El malestar de los trabajadores no es nuevo, pero alcanzó su punto crítico esta semana. Los conductores denuncian que las tarifas base están congeladas desde hace casi dos años, mientras que el mantenimiento de los vehículos, los seguros y el combustible han sufrido incrementos exponenciales. Según los referentes del sector, hoy resulta prácticamente imposible sostener el servicio bajo las condiciones económicas impuestas por la empresa internacional.
Un reclamo que paraliza la movilidad rosarina
La protesta no solo afecta a quienes buscan generar ingresos, sino que ha generado fuertes demoras para los miles de usuarios que dependen de la plataforma diariamente. Los choferes exigen una actualización urgente de los valores de referencia y una reducción en las comisiones que la app retiene por cada viaje. “Trabajamos a pérdida”, aseguran desde las filas de manifestantes que se concentraron en puntos estratégicos de la ciudad para visibilizar la precarización laboral que denuncian.
A diferencia de los taxistas, los conductores de Uber en Rosario se encuentran en una situación de desamparo legal, ya que la actividad no está formalmente regulada por el municipio. Esto agrava el conflicto, dado que no cuentan con un marco de paritarias ni una mesa de negociación oficial para discutir los aumentos. La movilización busca, además de la suba de precios, que las autoridades locales tomen cartas en el asunto ante el vacío normativo que persiste.

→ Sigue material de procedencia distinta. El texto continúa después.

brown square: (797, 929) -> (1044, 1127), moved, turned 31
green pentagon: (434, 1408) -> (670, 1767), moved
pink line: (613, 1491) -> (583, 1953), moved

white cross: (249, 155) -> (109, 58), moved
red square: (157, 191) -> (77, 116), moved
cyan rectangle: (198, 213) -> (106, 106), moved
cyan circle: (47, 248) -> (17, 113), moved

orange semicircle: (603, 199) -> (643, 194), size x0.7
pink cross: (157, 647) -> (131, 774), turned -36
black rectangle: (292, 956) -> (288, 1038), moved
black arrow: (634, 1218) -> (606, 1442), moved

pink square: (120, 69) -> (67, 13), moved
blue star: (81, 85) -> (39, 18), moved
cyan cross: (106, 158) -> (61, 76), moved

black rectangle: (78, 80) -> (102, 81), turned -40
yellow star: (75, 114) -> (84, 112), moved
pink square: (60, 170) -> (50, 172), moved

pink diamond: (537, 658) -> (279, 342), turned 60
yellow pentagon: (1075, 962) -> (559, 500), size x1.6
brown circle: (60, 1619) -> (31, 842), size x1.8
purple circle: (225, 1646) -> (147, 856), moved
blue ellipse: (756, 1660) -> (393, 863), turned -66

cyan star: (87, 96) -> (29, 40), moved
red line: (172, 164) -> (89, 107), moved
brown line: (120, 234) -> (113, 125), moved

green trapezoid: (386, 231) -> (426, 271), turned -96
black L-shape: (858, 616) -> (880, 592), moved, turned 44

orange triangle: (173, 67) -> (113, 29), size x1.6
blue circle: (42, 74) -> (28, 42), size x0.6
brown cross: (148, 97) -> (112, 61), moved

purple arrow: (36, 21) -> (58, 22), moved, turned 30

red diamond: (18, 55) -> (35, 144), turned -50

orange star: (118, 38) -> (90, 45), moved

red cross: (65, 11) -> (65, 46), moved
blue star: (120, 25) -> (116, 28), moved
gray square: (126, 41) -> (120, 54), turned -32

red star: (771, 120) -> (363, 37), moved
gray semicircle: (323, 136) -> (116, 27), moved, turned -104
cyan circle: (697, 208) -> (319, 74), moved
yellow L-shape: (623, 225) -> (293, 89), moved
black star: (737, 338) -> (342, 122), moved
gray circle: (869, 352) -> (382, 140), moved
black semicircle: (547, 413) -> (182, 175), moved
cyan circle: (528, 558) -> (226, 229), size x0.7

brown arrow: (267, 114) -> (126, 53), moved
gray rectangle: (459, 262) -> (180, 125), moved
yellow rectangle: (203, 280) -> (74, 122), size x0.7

¿El fin de las tarifas económicas en Rosario?
El desenlace de este conflicto podría marcar un precedente para otras aplicaciones de movilidad en el país. Si Uber accede a la actualización de las tarifas congeladas, el costo de viajar por la ciudad sufrirá un ajuste inevitable para el bolsillo del consumidor. Por otro lado, los trabajadores advierten que, de no obtener una respuesta satisfactoria, las medidas de fuerza se profundizarán, lo que podría derivar en una escasez permanente de autos disponibles en la aplicación.
En definitiva, Rosario se convierte hoy en el epicentro de una lucha por la supervivencia económica en la era de las plataformas digitales. La comunidad observa con atención cómo evoluciona este paro histórico, mientras el debate sobre la regulación del transporte privado vuelve a instalarse con fuerza en el Concejo Municipal.